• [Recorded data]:
^^^^
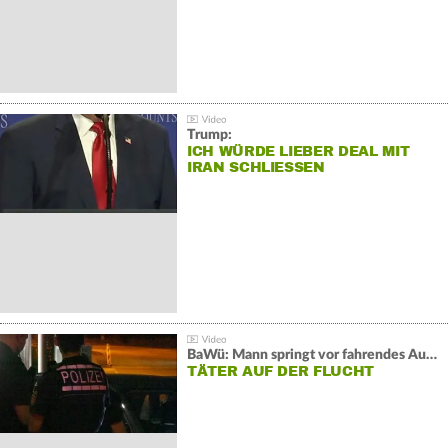
Trump:
ICH WÜRDE LIEBER DEAL MIT
IRAN SCHLIESSEN
BaWü: Mann springt vor fahrendes Auto und schießt
TÄTER AUF DER FLUCHT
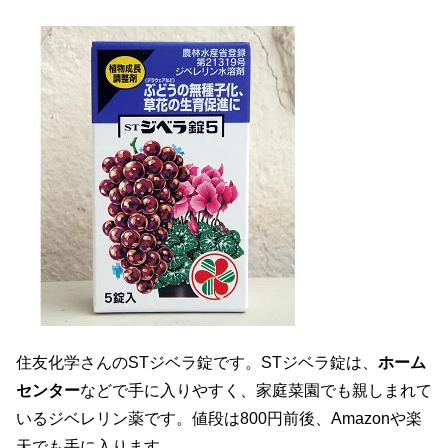
住友化学さんのSTジベラ錠です。STジベラ錠は、
ホーム
センター
などで手に入りやすく、家庭菜園でも親しまれて
いるジベレリン薬です。値段は800円前後、Amazonや楽
天でも手に入ります。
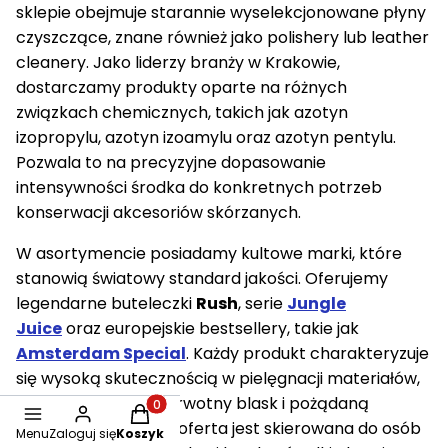
sklepie obejmuje starannie wyselekcjonowane płyny
czyszczące, znane również jako polishery lub leather
cleanery. Jako liderzy branży w Krakowie,
dostarczamy produkty oparte na różnych
związkach chemicznych, takich jak azotyn
izopropylu, azotyn izoamylu oraz azotyn pentylu.
Pozwala to na precyzyjne dopasowanie
intensywności środka do konkretnych potrzeb
konserwacji akcesoriów skórzanych.
W asortymencie posiadamy kultowe marki, które
stanowią światowy standard jakości. Oferujemy
legendarne buteleczki
Rush
, serie
Jungle
Juice
oraz europejskie bestsellery, takie jak
Amsterdam Special
. Każdy produkt charakteryzuje
się wysoką skutecznością w pielęgnacji materiałów,
przywracając im pierwotny blask i pożądaną
Produkty w koszyku: 0. Zobacz szczegóły
elastyczność. Nasza oferta jest skierowana do osób
Menu
Zaloguj się
Koszyk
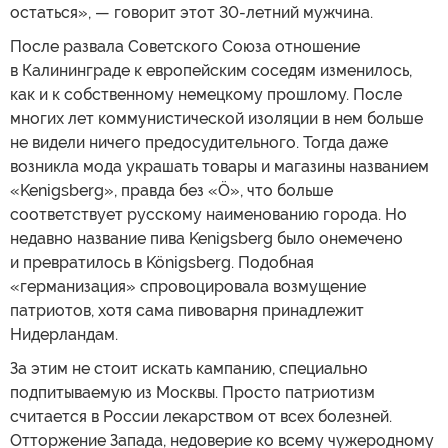
остаться», — говорит этот 30-летний мужчина.
После развала Советского Союза отношение
в Калининграде к европейским соседям изменилось,
как и к собственному немецкому прошлому. После
многих лет коммунистической изоляции в нем больше
не видели ничего предосудительного. Тогда даже
возникла мода украшать товары и магазины названием
«Kenigsberg», правда без «Ö», что больше
соответствует русскому наименованию города. Но
недавно название пива Kenigsberg было онемечено
и превратилось в Königsberg. Подобная
«германизация» спровоцировала возмущение
патриотов, хотя сама пивоварня принадлежит
Нидерландам.
За этим не стоит искать кампанию, специально
подпитываемую из Москвы. Просто патриотизм
считается в России лекарством от всех болезней.
Отторжение Запада, недоверие ко всему чужеродному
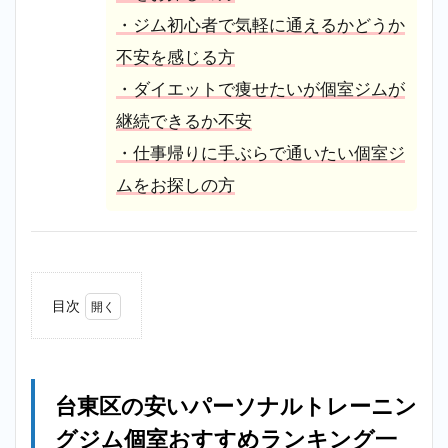
・ジム初心者で気軽に通えるかどうか
不安を感じる方
・ダイエットで痩せたいが個室ジムが
継続できるか不安
・仕事帰りに手ぶらで通いたい個室ジ
ムをお探しの方
目次
1
台東
区の
安い
台東区の安いパーソナルトレーニン
パー
ソナ
グジム個室おすすめランキング一
ルト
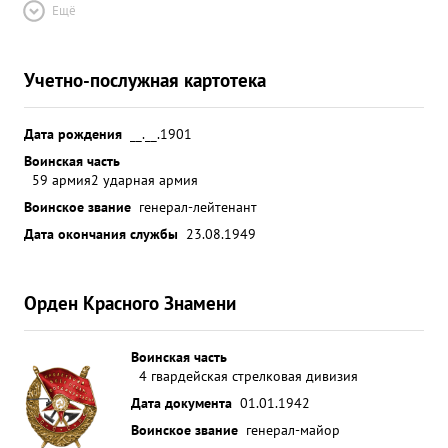
Ещё
Учетно-послужная картотека
Дата рождения
__.__.1901
Воинская часть
59 армия
2 ударная армия
Воинское звание
генерал-лейтенант
Дата окончания службы
23.08.1949
Орден Красного Знамени
Воинская часть
4 гвардейская стрелковая дивизия
Дата документа
01.01.1942
Воинское звание
генерал-майор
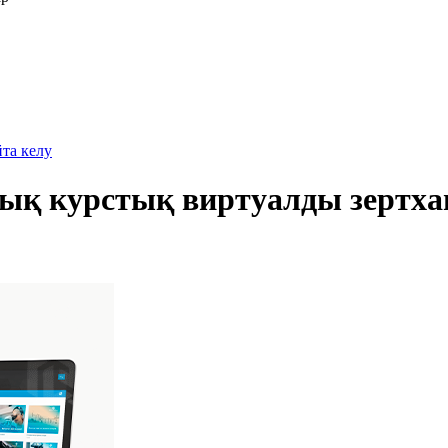
йта келу
ық курстық виртуалды зертха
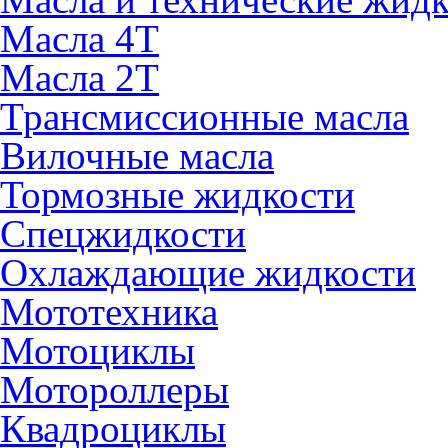
Масла 4Т
Масла 2Т
Трансмиссионные масла
Вилочные масла
Тормозные жидкости
Спецжидкости
Охлаждающие жидкости
Мототехника
Мотоциклы
Мотороллеры
Квадроциклы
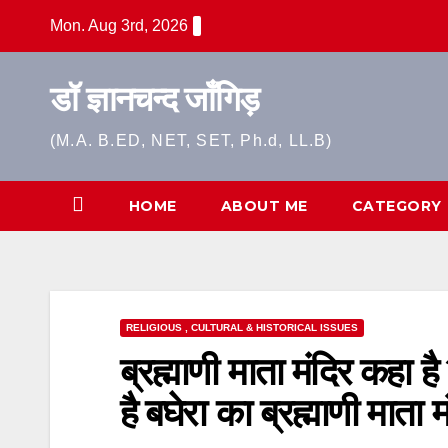
Skip
Mon. Aug 3rd, 2026
to
content
डॉ ज्ञानचन्द जाँगिड़
(M.A. B.ED, NET, SET, Ph.d, LL.B)
HOME
ABOUT ME
CATEGORY
RELIGIOUS , CULTURAL & HISTORICAL ISSUES
ब्रह्माणी माता मंदिर कहा 
है बघेरा का ब्रह्माणी माता 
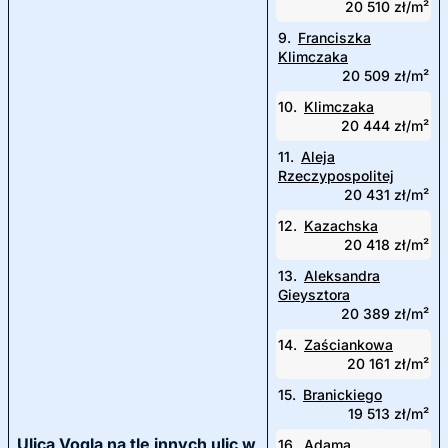
20 510 zł/m²
9.
Franciszka
Klimczaka
20 509 zł/m²
10.
Klimczaka
20 444 zł/m²
11.
Aleja
Rzeczypospolitej
20 431 zł/m²
12.
Kazachska
20 418 zł/m²
13.
Aleksandra
Gieysztora
20 389 zł/m²
14.
Zaściankowa
20 161 zł/m²
15.
Branickiego
19 513 zł/m²
Ulica Vogla na tle innych ulic w
16.
Adama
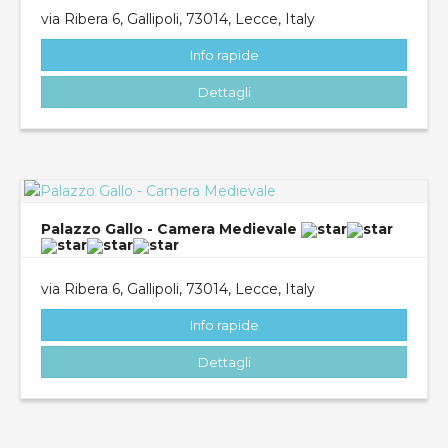
via Ribera 6, Gallipoli, 73014, Lecce, Italy
Info rapide
Dettagli
Palazzo Gallo - Camera Medievale
via Ribera 6, Gallipoli, 73014, Lecce, Italy
Info rapide
Dettagli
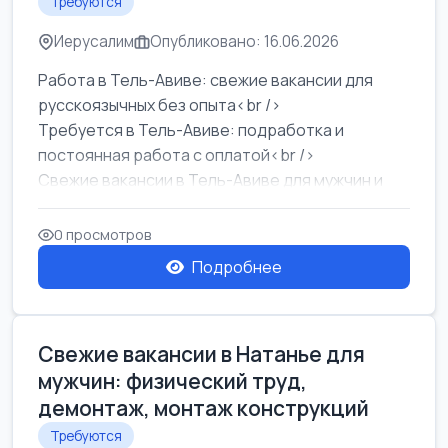
Требуются
Иерусалим
Опубликовано: 16.06.2026
Работа в Тель-Авиве: свежие вакансии для
русскоязычных без опыта<br />
Требуется в Тель-Авиве: подработка и
постоянная работа с оплатой<br />
Свежие вакансии в Тель-Авиве для мужчин и
женщин от хозя...
0 просмотров
Подробнее
Свежие вакансии в Натанье для
мужчин: физический труд,
демонтаж, монтаж конструкций
Требуются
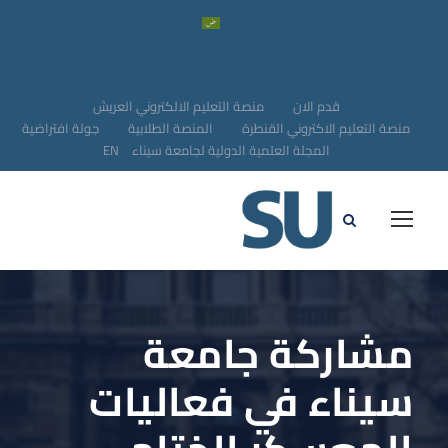
قدم الان
منصة التعليم الالكتروني العريش
منصة التعليم الاكتروني القنطرة
المنصة الطلابية
جولة افتراضية
المجلة العلمية الدولية لجامعة سيناء
EN
مشاركة جامعة
سيناء في فعاليات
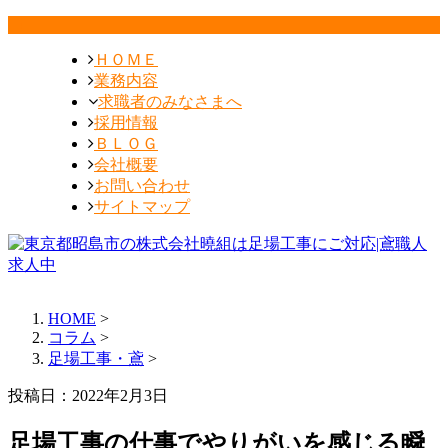
ＨＯＭＥ
業務内容
求職者のみなさまへ
採用情報
ＢＬＯＧ
会社概要
お問い合わせ
サイトマップ
HOME
>
コラム
>
足場工事・鳶
>
投稿日：2022年2月3日
足場工事の仕事でやりがいを感じる瞬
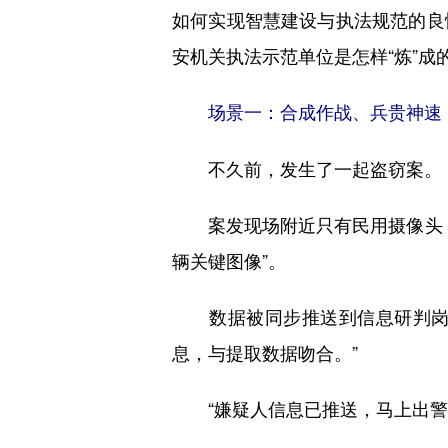
如何实现智慧建设与执法规范的良
安机关执法示范单位是怎样“炼”成
场景一：合成作战、兵贵神速
不久前，发生了一起盗窃案。
案发现场附近只有民用摄像头，分
辆关键图像”。
数据被同步推送到信息研判岗，
息，与提取数据吻合。”
“嫌疑人信息已推送，马上出警。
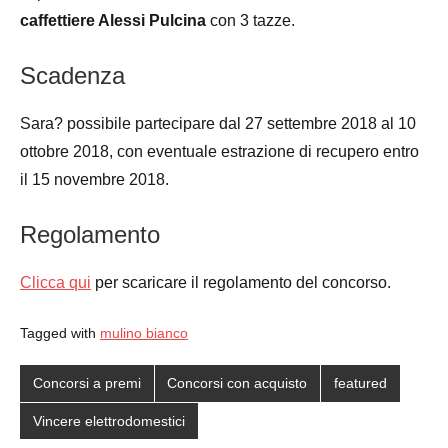
caffettiere Alessi Pulcina
con 3 tazze.
Scadenza
Sara? possibile partecipare dal 27 settembre 2018 al 10
ottobre 2018, con eventuale estrazione di recupero entro
il 15 novembre 2018.
Regolamento
Clicca qui
per scaricare il regolamento del concorso.
Tagged with
mulino bianco
Concorsi a premi
Concorsi con acquisto
featured
Vincere elettrodomestici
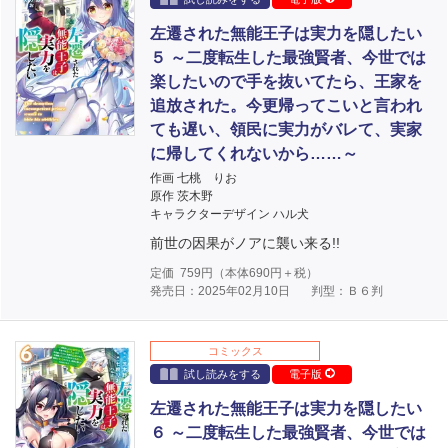
左遷された無能王子は実力を隠したい
５ ～二度転生した最強賢者、今世では
楽したいので手を抜いてたら、王家を
追放された。今更帰ってこいと言われ
ても遅い、領民に実力がバレて、実家
に帰してくれないから……～
作画 七桃 りお
原作 茨木野
キャラクターデザイン ハル犬
前世の因果がノアに襲い来る!!
定価
759
円（本体
690
円＋税）
発売日：2025年02月10日
判型：Ｂ６判
コミックス
試し読みをする
電子版
左遷された無能王子は実力を隠したい
６ ～二度転生した最強賢者、今世では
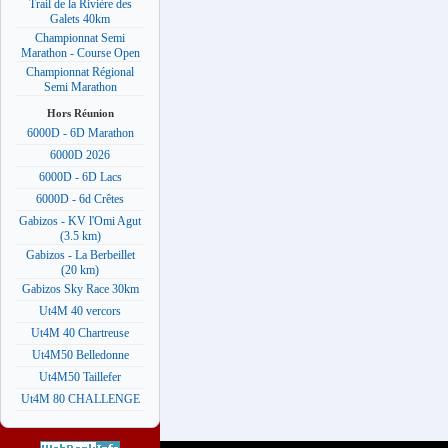
Trail de la Rivière des
Galets 40km
Championnat Semi
Marathon - Course Open
Championnat Régional
Semi Marathon
Hors Réunion
6000D - 6D Marathon
6000D 2026
6000D - 6D Lacs
6000D - 6d Crêtes
Gabizos - KV l'Omi Agut
(3.5 km)
Gabizos - La Berbeillet
(20 km)
Gabizos Sky Race 30km
Ut4M 40 vercors
Ut4M 40 Chartreuse
Ut4M50 Belledonne
Ut4M50 Taillefer
Ut4M 80 CHALLENGE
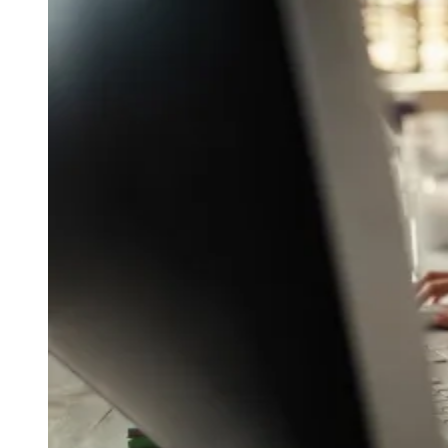
Juventude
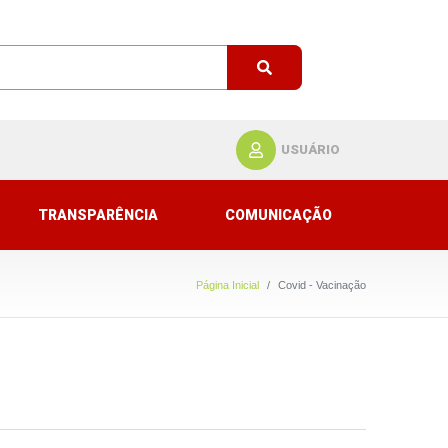
USUÁRIO
TRANSPARÊNCIA
COMUNICAÇÃO
Página Inicial
Covid - Vacinação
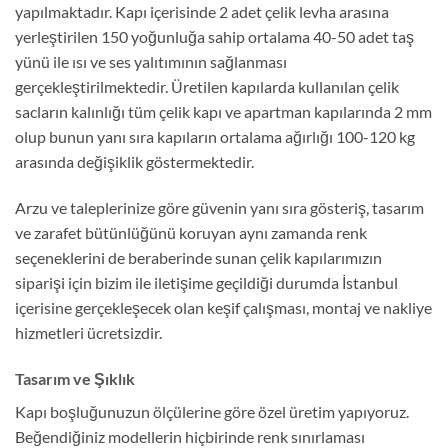
yapılmaktadır. Kapı içerisinde 2 adet çelik levha arasına
yerleştirilen 150 yoğunluğa sahip ortalama 40-50 adet taş
yünü ile ısı ve ses yalıtımının sağlanması
gerçekleştirilmektedir. Üretilen kapılarda kullanılan çelik
sacların kalınlığı tüm çelik kapı ve apartman kapılarında 2 mm
olup bunun yanı sıra kapıların ortalama ağırlığı 100-120 kg
arasında değişiklik göstermektedir.
Arzu ve taleplerinize göre güvenin yanı sıra gösteriş, tasarım
ve zarafet bütünlüğünü koruyan aynı zamanda renk
seçeneklerini de beraberinde sunan çelik kapılarımızın
siparişi için bizim ile iletişime geçildiği durumda İstanbul
içerisine gerçekleşecek olan keşif çalışması, montaj ve nakliye
hizmetleri ücretsizdir.
Tasarım ve Şıklık
Kapı boşluğunuzun ölçülerine göre özel üretim yapıyoruz.
Beğendiğiniz modellerin hiçbirinde renk sınırlaması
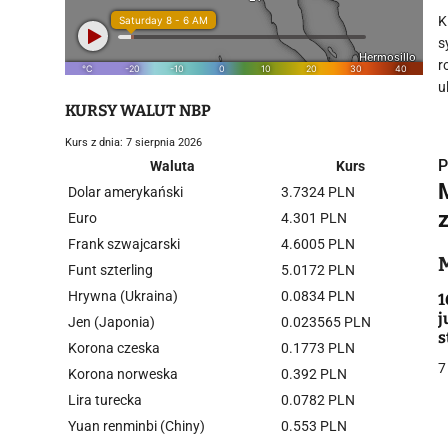
K
s
r
u
KURSY WALUT NBP
Kurs z dnia: 7 sierpnia 2026
P
Waluta
Kurs
Dolar amerykański
3.7324 PLN
Euro
4.301 PLN
Frank szwajcarski
4.6005 PLN
i
Funt szterling
5.0172 PLN
Hrywna (Ukraina)
0.0834 PLN
1
j
Jen (Japonia)
0.023565 PLN
s
Korona czeska
0.1773 PLN
7
Korona norweska
0.392 PLN
Lira turecka
0.0782 PLN
j
Yuan renminbi (Chiny)
0.553 PLN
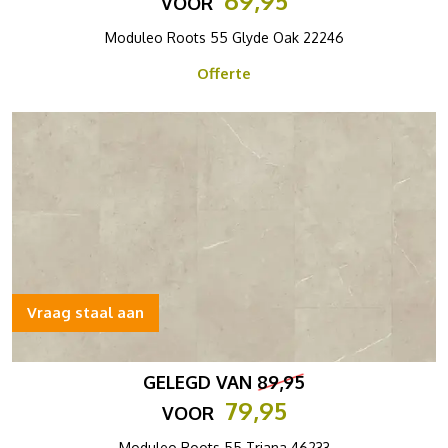
69,95
VOOR
Moduleo Roots 55 Glyde Oak 22246
Offerte
Vraag staal aan
GELEGD VAN
89,95
79,95
VOOR
Moduleo Roots 55 Triana 46233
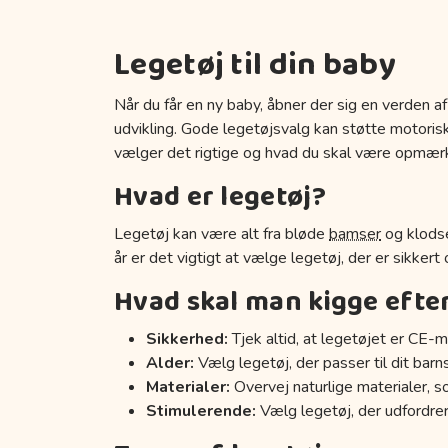
Legetøj til din baby
Når du får en ny baby, åbner der sig en verden af
udvikling. Gode legetøjsvalg kan støtte motoriske
vælger det rigtige og hvad du skal være opmær
Hvad er legetøj?
Legetøj kan være alt fra bløde
bamser
og klodse
år er det vigtigt at vælge legetøj, der er sikkert
Hvad skal man kigge efte
Sikkerhed:
Tjek altid, at legetøjet er CE-m
Alder:
Vælg legetøj, der passer til dit barn
Materialer:
Overvej naturlige materialer, s
Stimulerende:
Vælg legetøj, der udfordrer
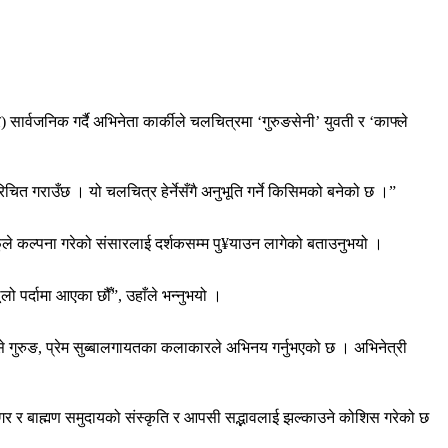
 सार्वजनिक गर्दै अभिनेता कार्कीले चलचित्रमा ‘गुरुङसेनी’ युवती र ‘काफ्ले
 गराउँछ । यो चलचित्र हेर्नेसँगै अनुभूति गर्ने किसिमको बनेको छ ।”
ूले कल्पना गरेको संसारलाई दर्शकसम्म पु¥याउन लागेको बताउनुभयो ।
लो पर्दामा आएका छौँ”, उहाँले भन्नुभयो ।
्से गुरुङ, प्रेम सुब्बालगायतका कलाकारले अभिनय गर्नुभएको छ । अभिनेत्री
–मगर र बाह्मण समुदायको संस्कृति र आपसी सद्भावलाई झल्काउने कोशिस गरेको छ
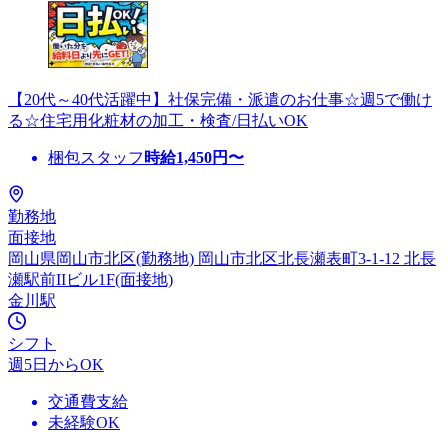
【20代～40代活躍中】社保完備・派遣のお仕事☆週5で働け
る☆住宅用化粧材の加工・検査/日払いOK
梱包スタッフ
時給
1,450
円〜
勤務地
面接地
岡山県岡山市北区(勤務地) 岡山市北区北長瀬表町3-1-12 北長
瀬駅前IIビル1F(面接地)
金川駅
シフト
週5日からOK
交通費支給
未経験OK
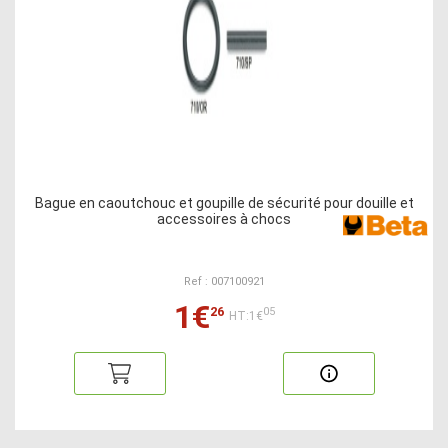
Bague en caoutchouc et goupille de sécurité pour douille et
accessoires à chocs
Ref : 007100921
1€
26
05
HT:1€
^^^^
• [TASK DESCRIPTION]: All lines between the one that contains "seçeneklerini de beraberinde" and the end of the records above, both included, are to be returned exactly as they stand, except for pictures, which are omitted.

• [TASK ANSWER]:
seçeneklerini de beraberinde sunan çelik kapılarımızın
siparişi için bizim ile iletişime geçildiği durumda İstanbul
içerisine gerçekleşecek olan keşif çalışması, montaj ve nakliye
hizmetleri ücretsizdir.
Tasarım ve Şıklık
Kapı boşluğunuzun ölçülerine göre özel üretim yapıyoruz.
Beğendiğiniz modellerin hiçbirinde renk sınırlaması
K
s
r
u
KURSY WALUT NBP
Kurs z dnia: 7 sierpnia 2026
P
Waluta
Kurs
Dolar amerykański
3.7324 PLN
Euro
4.301 PLN
Frank szwajcarski
4.6005 PLN
i
Funt szterling
5.0172 PLN
Hrywna (Ukraina)
0.0834 PLN
1
j
Jen (Japonia)
0.023565 PLN
s
Korona czeska
0.1773 PLN
7
Korona norweska
0.392 PLN
Lira turecka
0.0782 PLN
j
Yuan renminbi (Chiny)
0.553 PLN
69,95
VOOR
Moduleo Roots 55 Glyde Oak 22246
Offerte
Vraag staal aan
GELEGD VAN
89,95
79,95
VOOR
Moduleo Roots 55 Triana 46233
Legetøj til din baby
Når du får en ny baby, åbner der sig en verden af
udvikling. Gode legetøjsvalg kan støtte motoriske
vælger det rigtige og hvad du skal være opmær
Hvad er legetøj?
Legetøj kan være alt fra bløde
bamser
og klodse
år er det vigtigt at vælge legetøj, der er sikkert
Hvad skal man kigge efte
Sikkerhed:
Tjek altid, at legetøjet er CE-m
Alder:
Vælg legetøj, der passer til dit barn
Materialer:
Overvej naturlige materialer, s
Stimulerende:
Vælg legetøj, der udfordrer
 सार्वजनिक गर्दै अभिनेता कार्कीले चलचित्रमा ‘गुरुङसेनी’ युवती र ‘काफ्ले
 गराउँछ । यो चलचित्र हेर्नेसँगै अनुभूति गर्ने किसिमको बनेको छ ।”
ूले कल्पना गरेको संसारलाई दर्शकसम्म पु¥याउन लागेको बताउनुभयो ।
लो पर्दामा आएका छौँ”, उहाँले भन्नुभयो ।
्से गुरुङ, प्रेम सुब्बालगायतका कलाकारले अभिनय गर्नुभएको छ । अभिनेत्री
–मगर र बाह्मण समुदायको संस्कृति र आपसी सद्भावलाई झल्काउने कोशिस गरेको छ
【20代～40代活躍中】社保完備・派遣のお仕事☆週5で働け
る☆住宅用化粧材の加工・検査/日払いOK
梱包スタッフ
時給
1,450
円〜
勤務地
面接地
岡山県岡山市北区(勤務地) 岡山市北区北長瀬表町3-1-12 北長
瀬駅前IIビル1F(面接地)
金川駅
シフト
週5日からOK
交通費支給
未経験OK
Bague en caoutchouc et goupille de sécurité pour douille et
accessoires à chocs
Ref : 007100921
1€
26
05
HT:1€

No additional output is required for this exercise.